Последний раз в своей жизни его сын Д.Г. Гинцбург выступил на собрании прихожан ПХС 17 мая 1910 г., когда сообщил о результатах Особого съезда представителей еврейских общин. Здоровье его все более ухудшалось. И 7 октября он направил в правление ПХС письмо, в котором просил по этой причине отставить его от должности председателя. А 10 декабря 1910 г., т.е. менее, чем через два года после смерти своего отца, он скончался.73 Для организации его похорон образовали комитет, в который вошли: М.Г. Айзенштадт, Г.А. Бернштейн, М.А. Варшавский (пред.), М.А. Гинсбург, М.С. Гуревич, А.Н. Драбкин, Б.А. Каменка, Д.Г. Каценеленбоген, И.Ю. Маркон, Г.Б. Слиозберг, М.И. Шефтель, Д.Ф. Фейнберг и др. Согласно выраженной им воле, его тело было решено не вносить в ПХС, венков на гроб не возлагать. Был открыт подписной лист для желающих, взамен их приобретения, сделать пожертвования на благотворительные цели: на содержание Курсов востоковедения, на еврейские бесплатные столовые и др. Заупокойное богослужение состоялось на квартире усопшего, где М.Г. Айзенштадт «произнес прочувственную речь». Он опубликовал в газете свое обращение к евреям, в котором писал, что вопрос об обряде захоронения он обсуждал с Д.Г. Гинцбургом незадолго до его смерти. Тот высказался за предельную скромность совершения всего того, что может быть связано с этим, подавая, как считал раввин, пример для подражания.
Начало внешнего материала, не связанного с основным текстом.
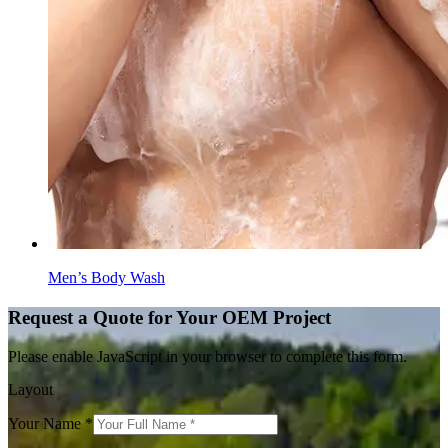
Men’s Body Wash
Request a Quote for Your OEM Project
Please enable JavaScript in your browser to complete this form.
Layout
Your Name
*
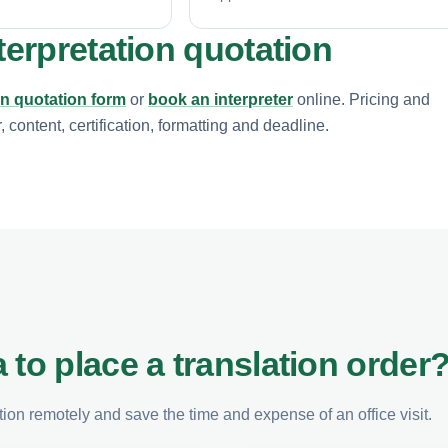
terpretation quotation
on quotation form
or
book an interpreter
online. Pricing and
content, certification, formatting and deadline.
 to place a translation order
on remotely and save the time and expense of an office visit.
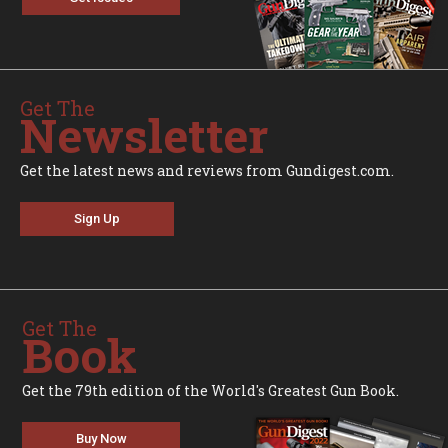
Get The
Newsletter
Get the latest news and reviews from Gundigest.com.
Sign Up
Get The
Book
Get the 79th edition of the World's Greatest Gun Book.
Buy Now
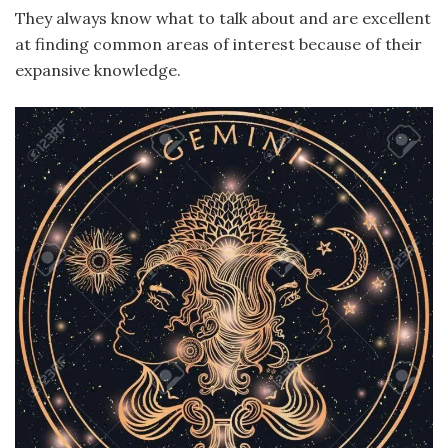
They always know what to talk about and are excellent
at finding common areas of interest because of their
expansive knowledge.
В этом он хотел следовать тому древнему историческому событию, происшедшему в эпоху царствования Траяна, когда покойников хоронили весьма пышно, что беднякам было не по карману. Тогда патриарх Гамлиэль перед смертью приказал хоронить его скромно, в простом полотняном саване, что с тех пор, как сказано в Талмуде, стало общепринятым. Погребение Д.Г. Гинцбурга состоялось на ЕПК 13 декабря. Оно производилось не по 1-му разряду, как обычно осуществлялось в отношении такого рода лиц, а с возможно большей простотой, на новом кладбищенском участке, правда не столь далеко от Дома омовения и отпевания. Надгробное слово произнесли М.И. Шефтель и Г.Б. Слиозберг. Последний подчеркнул, что покойный захотел и после смерти остаться с евреями России, завещал не отправлять его тело во Францию, где захоронены предки. Правление ПХС приняло его похороны на свой счет. Оно вместе с его родными поставило в дальнейшем на его могиле массивный гранитный саргофаг без надписи, окруженный чугунной оградой, как и завещал покойный.